#### [Available data]
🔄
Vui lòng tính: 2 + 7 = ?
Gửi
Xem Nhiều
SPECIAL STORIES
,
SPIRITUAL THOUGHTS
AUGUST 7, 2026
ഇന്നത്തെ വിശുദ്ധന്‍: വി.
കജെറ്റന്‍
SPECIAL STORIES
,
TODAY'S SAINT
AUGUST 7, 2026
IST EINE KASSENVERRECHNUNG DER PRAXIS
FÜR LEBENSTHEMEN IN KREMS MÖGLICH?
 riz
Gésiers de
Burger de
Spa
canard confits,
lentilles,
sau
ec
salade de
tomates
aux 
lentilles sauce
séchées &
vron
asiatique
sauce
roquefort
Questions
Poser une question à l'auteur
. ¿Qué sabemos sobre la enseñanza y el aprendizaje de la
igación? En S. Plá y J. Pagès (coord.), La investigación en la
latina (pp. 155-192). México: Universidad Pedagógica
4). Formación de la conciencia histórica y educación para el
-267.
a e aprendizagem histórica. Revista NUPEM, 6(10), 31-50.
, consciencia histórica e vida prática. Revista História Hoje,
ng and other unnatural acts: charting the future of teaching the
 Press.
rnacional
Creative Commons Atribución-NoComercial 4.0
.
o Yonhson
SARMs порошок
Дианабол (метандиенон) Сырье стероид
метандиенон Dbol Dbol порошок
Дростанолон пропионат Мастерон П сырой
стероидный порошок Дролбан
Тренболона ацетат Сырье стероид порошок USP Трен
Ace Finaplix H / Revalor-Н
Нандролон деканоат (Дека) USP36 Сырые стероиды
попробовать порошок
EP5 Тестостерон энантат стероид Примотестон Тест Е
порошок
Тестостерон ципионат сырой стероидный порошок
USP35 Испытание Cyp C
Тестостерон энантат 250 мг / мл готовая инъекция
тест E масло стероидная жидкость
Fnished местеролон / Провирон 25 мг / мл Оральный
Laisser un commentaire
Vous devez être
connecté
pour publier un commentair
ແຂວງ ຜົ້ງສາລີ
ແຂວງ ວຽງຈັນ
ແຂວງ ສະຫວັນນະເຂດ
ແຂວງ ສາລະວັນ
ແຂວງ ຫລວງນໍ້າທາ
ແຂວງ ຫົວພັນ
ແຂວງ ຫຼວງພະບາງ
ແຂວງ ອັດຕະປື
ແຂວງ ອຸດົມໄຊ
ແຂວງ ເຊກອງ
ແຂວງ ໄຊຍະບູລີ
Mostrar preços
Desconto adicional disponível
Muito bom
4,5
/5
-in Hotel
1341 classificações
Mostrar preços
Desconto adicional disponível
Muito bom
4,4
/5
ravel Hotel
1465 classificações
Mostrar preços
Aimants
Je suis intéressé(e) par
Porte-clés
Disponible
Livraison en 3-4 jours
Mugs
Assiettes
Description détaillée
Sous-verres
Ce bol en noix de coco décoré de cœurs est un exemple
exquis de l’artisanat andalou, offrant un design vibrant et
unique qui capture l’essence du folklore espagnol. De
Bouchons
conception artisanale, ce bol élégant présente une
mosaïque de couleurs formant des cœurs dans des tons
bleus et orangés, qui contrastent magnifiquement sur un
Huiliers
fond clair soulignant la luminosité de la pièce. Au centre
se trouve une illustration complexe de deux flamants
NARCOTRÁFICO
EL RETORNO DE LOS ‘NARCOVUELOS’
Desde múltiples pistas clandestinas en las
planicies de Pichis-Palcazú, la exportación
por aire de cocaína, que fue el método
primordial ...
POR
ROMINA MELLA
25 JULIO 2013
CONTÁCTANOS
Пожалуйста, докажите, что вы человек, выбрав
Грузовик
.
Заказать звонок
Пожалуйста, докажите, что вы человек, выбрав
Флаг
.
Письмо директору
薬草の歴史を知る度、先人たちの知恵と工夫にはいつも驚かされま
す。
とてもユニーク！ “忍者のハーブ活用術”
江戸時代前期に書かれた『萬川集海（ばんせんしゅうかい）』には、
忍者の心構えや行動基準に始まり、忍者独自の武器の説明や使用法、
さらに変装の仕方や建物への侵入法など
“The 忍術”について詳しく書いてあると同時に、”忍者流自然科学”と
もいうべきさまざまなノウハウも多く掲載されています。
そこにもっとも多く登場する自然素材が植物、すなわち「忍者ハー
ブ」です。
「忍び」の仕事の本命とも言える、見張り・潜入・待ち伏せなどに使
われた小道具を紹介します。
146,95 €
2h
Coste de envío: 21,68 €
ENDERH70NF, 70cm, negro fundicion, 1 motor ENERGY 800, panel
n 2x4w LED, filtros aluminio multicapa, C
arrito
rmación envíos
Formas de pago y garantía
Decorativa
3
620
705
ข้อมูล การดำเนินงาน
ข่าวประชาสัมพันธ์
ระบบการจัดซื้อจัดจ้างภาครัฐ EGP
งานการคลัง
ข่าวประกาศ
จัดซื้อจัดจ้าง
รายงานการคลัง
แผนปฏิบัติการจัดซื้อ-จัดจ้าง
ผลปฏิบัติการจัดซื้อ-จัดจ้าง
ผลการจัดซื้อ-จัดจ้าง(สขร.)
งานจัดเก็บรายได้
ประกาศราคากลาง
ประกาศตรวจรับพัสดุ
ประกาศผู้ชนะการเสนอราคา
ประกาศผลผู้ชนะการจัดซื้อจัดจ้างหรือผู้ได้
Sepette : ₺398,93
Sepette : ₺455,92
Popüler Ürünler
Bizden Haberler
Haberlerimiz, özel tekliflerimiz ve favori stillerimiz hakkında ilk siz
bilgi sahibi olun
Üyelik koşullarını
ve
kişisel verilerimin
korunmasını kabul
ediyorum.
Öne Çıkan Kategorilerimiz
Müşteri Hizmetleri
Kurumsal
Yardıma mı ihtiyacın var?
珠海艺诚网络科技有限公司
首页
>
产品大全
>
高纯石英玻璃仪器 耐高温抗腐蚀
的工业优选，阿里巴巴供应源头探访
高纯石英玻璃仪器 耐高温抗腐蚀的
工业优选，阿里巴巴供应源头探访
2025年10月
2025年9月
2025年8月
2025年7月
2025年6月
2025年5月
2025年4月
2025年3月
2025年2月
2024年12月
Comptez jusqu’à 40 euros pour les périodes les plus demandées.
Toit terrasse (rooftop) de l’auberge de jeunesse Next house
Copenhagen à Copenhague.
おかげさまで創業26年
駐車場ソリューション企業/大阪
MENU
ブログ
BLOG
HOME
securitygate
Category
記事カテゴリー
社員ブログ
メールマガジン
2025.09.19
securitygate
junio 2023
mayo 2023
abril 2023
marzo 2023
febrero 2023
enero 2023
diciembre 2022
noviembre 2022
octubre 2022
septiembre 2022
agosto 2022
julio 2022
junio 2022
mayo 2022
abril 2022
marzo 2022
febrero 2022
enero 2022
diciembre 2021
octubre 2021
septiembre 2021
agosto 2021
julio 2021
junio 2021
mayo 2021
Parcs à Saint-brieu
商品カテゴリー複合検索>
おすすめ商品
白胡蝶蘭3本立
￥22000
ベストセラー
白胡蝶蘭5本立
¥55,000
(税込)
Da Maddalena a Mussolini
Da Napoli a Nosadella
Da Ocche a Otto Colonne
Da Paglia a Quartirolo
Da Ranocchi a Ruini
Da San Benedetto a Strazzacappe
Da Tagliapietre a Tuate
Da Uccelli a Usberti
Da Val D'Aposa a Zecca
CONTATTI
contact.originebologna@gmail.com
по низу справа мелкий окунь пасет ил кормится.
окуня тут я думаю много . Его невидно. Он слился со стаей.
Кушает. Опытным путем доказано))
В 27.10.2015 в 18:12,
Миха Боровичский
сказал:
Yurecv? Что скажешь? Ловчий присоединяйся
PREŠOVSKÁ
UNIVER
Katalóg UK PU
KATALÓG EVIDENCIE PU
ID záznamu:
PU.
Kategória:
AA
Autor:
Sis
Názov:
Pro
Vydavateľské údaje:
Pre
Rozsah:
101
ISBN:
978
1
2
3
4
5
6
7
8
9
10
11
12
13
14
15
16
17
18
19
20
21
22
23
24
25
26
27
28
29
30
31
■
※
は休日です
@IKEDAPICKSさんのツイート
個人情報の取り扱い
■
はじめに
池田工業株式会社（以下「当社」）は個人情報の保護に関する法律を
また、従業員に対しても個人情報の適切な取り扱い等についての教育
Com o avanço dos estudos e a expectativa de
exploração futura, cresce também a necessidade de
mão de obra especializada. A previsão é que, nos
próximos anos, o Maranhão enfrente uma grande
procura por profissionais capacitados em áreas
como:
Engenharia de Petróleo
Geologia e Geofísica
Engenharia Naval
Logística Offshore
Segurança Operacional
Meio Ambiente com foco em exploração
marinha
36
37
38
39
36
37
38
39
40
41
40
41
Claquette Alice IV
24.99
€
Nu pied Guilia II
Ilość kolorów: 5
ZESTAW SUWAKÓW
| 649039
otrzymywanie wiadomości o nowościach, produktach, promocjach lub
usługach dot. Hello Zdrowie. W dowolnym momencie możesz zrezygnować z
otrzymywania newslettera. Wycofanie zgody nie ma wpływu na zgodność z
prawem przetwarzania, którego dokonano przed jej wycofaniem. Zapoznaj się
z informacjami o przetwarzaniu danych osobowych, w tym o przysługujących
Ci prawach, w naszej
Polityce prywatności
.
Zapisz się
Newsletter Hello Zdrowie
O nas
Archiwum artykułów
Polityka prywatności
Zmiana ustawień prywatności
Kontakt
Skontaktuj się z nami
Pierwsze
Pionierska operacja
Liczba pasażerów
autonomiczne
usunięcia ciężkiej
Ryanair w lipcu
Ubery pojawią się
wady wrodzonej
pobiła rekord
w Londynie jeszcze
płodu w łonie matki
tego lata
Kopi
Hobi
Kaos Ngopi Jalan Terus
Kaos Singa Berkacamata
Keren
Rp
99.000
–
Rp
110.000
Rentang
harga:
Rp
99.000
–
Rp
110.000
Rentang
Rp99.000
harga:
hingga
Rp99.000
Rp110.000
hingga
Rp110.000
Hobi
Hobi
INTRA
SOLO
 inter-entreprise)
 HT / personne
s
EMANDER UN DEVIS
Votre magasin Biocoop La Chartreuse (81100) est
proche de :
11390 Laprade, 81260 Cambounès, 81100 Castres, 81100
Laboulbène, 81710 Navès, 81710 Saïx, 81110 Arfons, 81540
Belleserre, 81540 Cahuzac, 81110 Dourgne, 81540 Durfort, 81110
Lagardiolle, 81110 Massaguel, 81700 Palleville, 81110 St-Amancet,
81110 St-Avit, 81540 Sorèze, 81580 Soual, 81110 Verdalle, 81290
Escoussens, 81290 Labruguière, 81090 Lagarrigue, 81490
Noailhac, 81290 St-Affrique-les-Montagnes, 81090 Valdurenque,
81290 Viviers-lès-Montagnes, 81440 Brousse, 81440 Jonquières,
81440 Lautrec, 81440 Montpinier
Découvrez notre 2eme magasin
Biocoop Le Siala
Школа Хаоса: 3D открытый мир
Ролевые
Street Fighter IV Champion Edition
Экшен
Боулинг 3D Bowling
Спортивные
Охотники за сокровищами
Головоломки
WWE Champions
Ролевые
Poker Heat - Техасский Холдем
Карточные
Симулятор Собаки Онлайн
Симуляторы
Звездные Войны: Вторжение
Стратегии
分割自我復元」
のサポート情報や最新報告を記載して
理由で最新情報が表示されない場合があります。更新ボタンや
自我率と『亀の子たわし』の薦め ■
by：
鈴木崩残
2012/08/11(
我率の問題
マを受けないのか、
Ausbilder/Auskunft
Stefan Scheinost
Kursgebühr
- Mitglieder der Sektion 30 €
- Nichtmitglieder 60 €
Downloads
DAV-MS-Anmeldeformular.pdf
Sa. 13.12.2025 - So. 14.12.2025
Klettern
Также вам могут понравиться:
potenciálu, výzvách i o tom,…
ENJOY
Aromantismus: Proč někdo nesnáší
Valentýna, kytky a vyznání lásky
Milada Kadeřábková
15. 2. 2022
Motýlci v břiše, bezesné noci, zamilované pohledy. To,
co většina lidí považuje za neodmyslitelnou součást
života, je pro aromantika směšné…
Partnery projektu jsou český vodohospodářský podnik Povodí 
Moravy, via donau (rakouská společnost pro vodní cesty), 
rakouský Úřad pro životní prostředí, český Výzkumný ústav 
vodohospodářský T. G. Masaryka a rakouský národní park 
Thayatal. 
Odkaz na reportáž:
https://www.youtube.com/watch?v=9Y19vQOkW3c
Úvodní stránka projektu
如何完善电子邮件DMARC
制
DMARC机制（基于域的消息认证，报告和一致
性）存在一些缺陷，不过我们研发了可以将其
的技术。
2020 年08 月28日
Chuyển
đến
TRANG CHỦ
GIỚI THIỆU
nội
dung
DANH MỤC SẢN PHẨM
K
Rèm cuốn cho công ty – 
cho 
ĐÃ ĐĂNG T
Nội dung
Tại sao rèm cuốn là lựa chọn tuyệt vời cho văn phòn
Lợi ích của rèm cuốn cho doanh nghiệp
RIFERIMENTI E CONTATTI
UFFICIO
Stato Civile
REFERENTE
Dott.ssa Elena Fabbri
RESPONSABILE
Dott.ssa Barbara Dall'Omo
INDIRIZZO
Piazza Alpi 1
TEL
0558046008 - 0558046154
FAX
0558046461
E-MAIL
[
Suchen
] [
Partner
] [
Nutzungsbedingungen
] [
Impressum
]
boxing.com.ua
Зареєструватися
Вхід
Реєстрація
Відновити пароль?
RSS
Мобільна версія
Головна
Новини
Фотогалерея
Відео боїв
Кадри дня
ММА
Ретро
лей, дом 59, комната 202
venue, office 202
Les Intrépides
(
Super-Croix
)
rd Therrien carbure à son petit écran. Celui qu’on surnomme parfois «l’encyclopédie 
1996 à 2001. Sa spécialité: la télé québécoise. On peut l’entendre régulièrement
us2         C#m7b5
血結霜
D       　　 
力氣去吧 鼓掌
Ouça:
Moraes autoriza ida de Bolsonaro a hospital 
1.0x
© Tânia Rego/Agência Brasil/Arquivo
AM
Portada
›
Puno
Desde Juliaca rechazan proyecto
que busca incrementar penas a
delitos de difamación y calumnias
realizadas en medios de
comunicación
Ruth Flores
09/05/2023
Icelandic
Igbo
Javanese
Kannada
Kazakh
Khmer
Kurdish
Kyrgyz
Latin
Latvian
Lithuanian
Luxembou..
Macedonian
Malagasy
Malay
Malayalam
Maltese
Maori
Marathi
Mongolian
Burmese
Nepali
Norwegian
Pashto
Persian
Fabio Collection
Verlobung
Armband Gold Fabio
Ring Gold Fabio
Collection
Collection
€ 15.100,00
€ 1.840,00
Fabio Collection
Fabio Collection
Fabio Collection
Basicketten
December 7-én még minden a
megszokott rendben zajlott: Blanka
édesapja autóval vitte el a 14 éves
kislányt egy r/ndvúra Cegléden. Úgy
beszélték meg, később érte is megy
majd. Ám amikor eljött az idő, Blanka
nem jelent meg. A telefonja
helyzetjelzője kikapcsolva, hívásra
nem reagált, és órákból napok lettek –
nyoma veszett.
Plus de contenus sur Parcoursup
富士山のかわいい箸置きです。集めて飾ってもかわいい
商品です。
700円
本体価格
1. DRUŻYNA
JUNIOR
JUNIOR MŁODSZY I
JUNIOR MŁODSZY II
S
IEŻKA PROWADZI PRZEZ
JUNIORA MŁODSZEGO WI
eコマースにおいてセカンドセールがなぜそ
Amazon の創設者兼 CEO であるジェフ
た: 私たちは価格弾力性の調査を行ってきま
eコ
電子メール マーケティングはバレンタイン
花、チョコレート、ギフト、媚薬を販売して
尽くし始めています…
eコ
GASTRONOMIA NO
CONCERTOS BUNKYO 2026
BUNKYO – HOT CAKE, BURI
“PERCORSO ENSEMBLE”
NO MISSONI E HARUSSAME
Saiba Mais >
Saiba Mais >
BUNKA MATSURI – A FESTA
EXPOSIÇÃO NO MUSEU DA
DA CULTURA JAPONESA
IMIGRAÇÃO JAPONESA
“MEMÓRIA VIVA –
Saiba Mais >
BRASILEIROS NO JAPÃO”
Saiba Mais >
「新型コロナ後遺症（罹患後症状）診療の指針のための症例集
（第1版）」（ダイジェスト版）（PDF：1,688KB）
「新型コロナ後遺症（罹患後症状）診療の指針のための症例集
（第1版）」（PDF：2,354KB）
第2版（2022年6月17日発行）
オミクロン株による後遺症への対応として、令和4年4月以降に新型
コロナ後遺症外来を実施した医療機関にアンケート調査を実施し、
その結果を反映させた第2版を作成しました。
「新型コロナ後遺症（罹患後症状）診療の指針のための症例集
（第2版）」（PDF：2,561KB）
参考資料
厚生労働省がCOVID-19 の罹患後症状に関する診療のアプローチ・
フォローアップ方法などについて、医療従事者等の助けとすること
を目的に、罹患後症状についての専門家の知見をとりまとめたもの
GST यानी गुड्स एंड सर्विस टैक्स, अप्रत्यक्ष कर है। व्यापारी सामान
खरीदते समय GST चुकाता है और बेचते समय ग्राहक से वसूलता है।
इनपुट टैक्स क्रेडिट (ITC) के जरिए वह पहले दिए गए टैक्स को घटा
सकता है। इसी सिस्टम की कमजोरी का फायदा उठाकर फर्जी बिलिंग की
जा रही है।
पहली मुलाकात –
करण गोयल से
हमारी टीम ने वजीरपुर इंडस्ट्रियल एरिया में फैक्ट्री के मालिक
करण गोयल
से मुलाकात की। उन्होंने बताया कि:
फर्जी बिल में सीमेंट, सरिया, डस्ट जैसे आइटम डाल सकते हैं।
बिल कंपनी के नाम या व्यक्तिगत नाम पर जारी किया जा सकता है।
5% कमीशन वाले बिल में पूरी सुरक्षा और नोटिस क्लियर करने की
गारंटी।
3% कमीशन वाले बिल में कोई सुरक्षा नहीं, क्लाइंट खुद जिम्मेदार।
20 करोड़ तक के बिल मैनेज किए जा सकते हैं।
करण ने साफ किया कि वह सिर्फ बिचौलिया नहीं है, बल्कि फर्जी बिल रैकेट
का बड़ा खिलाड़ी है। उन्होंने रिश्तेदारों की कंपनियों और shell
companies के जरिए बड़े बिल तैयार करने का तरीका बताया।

#### [Problem]
Determine the number of lines above that include the word "порошок"; the reply is that number only.

#### [Exercise response]
7